*Task goal*. Tell how many lines of the material below hold "what". The reply is that number alone.

Segment Open

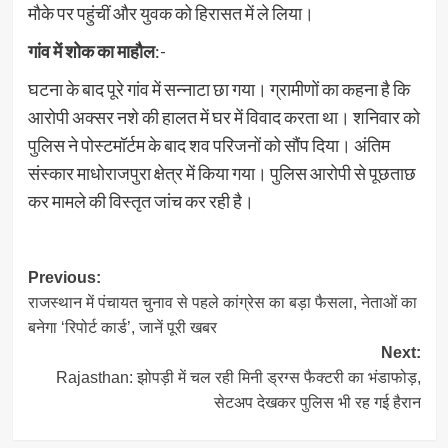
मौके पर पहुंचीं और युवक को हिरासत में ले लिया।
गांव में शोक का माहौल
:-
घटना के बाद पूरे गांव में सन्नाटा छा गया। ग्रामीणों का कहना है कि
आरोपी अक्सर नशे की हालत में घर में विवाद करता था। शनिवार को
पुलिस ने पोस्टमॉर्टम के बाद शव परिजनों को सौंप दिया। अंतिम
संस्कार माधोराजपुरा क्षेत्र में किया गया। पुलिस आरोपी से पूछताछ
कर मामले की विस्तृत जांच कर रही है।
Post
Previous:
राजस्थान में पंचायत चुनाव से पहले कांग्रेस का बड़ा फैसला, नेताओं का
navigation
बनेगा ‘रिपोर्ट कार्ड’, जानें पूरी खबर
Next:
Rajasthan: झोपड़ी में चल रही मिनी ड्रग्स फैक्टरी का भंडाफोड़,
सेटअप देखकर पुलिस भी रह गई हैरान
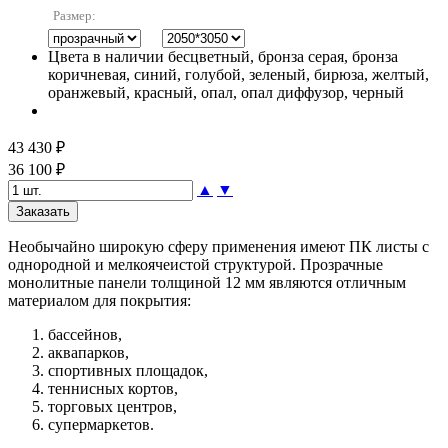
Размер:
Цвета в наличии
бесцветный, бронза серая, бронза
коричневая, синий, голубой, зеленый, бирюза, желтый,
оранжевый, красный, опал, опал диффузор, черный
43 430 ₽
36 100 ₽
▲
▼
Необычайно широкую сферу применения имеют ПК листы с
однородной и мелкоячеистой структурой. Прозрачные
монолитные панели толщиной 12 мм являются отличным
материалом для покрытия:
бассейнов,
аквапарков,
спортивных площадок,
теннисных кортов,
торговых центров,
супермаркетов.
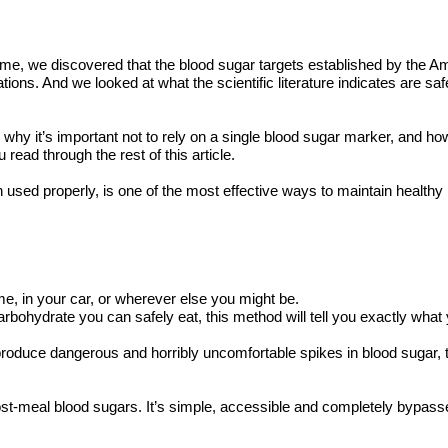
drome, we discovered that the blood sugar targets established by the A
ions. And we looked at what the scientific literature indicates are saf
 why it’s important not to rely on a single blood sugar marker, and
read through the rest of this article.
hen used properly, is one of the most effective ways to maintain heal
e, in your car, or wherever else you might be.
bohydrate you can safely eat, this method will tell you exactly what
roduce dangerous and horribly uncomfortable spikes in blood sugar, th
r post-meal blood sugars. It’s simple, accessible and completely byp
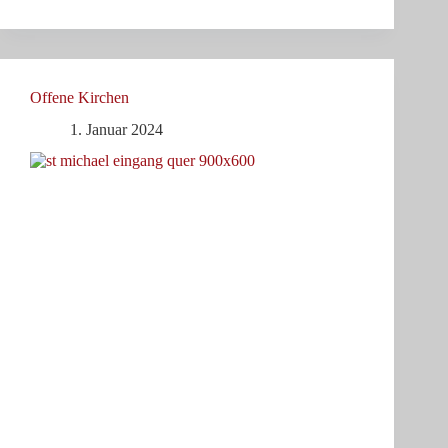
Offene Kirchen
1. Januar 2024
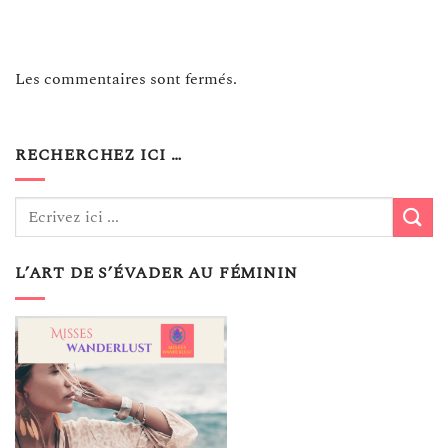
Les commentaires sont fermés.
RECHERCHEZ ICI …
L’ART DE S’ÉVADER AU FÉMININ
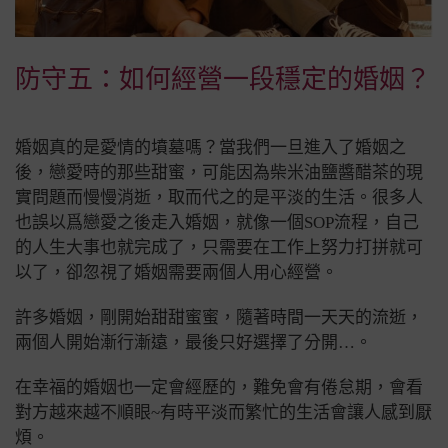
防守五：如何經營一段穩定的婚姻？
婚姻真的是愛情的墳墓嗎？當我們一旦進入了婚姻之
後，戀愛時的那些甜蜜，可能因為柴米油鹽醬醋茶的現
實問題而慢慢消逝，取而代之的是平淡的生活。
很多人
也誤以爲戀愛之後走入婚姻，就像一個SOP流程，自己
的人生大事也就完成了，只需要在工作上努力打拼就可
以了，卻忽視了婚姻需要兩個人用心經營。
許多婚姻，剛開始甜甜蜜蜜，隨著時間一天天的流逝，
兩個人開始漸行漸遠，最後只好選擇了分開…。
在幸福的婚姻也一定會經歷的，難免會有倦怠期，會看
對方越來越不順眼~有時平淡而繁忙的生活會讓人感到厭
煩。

Segment Closed

*Response for this exercise*. 2